For Cambodia’s ethnic minority hill tribes, development and the resettlement of the population mean more than living next to neighbors with different tongues and customs. Increasingly, this means yielding to a legal system that often clashed with the unwritten laws they have long used to settle their disputes.
The UN Development Program hopes a new series of handbooks will help to turn that trend around.
Some three years in the making, the handbooks detail the rules that have traditionally governed the resolution of most disputes among the Brao, Jarai, Kreung, Banon and Tampuon peoples. Developed by the UNDP in partnership with the ministries of Justice and Interior and Legal Aid of Cambodia, the books had their official launch on Friday.
“The purpose…was to try to [put] the traditional practices of the indigenous people in writing…so that we can use those as tools to advocate the government to officially recognize the rules and the mechanisms of the indigenous people in conflict resolution,” said Yin Sopheap, regional legal specialist for UNDP.
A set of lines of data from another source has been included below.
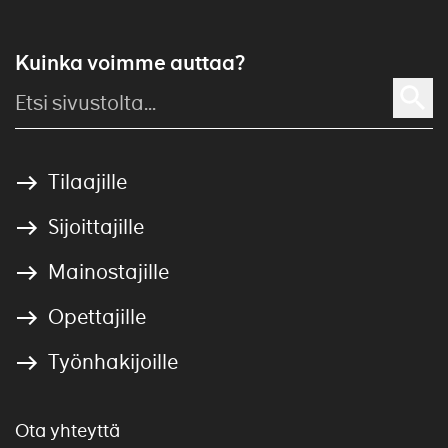
Kuinka voimme auttaa?
Tilaajille
Sijoittajille
Mainostajille
Opettajille
Työnhakijoille
Ota yhteyttä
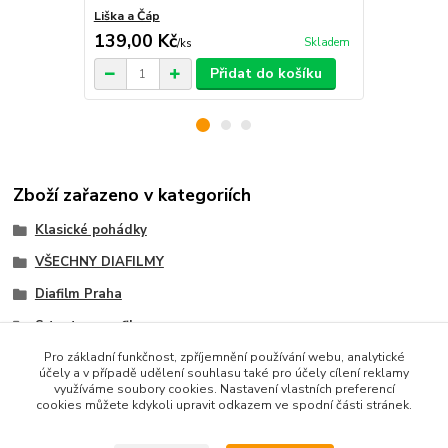
Liška a Čáp
O veliké řep
139,00 Kč
139,00 K
Skladem
/
ks
Přidat do košíku
Zboží zařazeno v kategoriích
Klasické pohádky
VŠECHNY DIAFILMY
Diafilm Praha
S textem na filmu
Pro základní funkčnost, zpříjemnění používání webu, analytické
účely a v případě udělení souhlasu také pro účely cílení reklamy
využíváme soubory cookies. Nastavení vlastních preferencí
cookies můžete kdykoli upravit odkazem ve spodní části stránek.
Ultimately, UNDP hopes the government will codify some of those practices into law.
“That’s our goal,” said Mr Sopheap, who conducted most of the field research for the handbooks, “to approach them to accept it, and then to make it [part of the law].”
However, at first, UNDP simply hopes to encourage Cambodia’s courts to take traditional practices into consideration where the law leaves room for interpretation.
No set of laws can account for every case a judge will ever face, said Dorine van der Keur, international coordinator for UNDP’s Access to Justice Project. And in a country like Cambodia where legal precedents are not published, she said, those “statutory gaps” can grow especially wide.
Theoretically, that should give judges ample opportunity to make room for traditional practices in their decisions. But much more often than not, Mr Sopheap said, they take that opportunity to push such rules aside.
“The judges’ decisions are not based on precedent or theory, they are based on how they understand,” said Mr Sopheap, “so they can make the words mean something else.”
By documenting the traditional practices of Cambodia’s ethnic minorities—and, just as important, making the country’s judges, lawyers and lawmakers aware of them—the UNDP hopes to help those minorities reclaim some of that “room for interpretation.”
But that’s easier said than done, conceded Mr Sopheap: “Whether the government will give the room, we are not quite sure yet.”
It was just last month that an independent UN panel concluded that Cambodia appeared incapable of legally protecting its ethnic minorities from racial discrimination, a charge the government denied.
And with the UNDP’s Access to Justice Project coming to an end this month, project officers are having a hard time finding a development partner or government agency to carry on the work.
Phov Samphy, director-general of research and judicial development at the Justice Ministry, a government collaborator on the project, declined to comment yesterday, saying he was out of the office.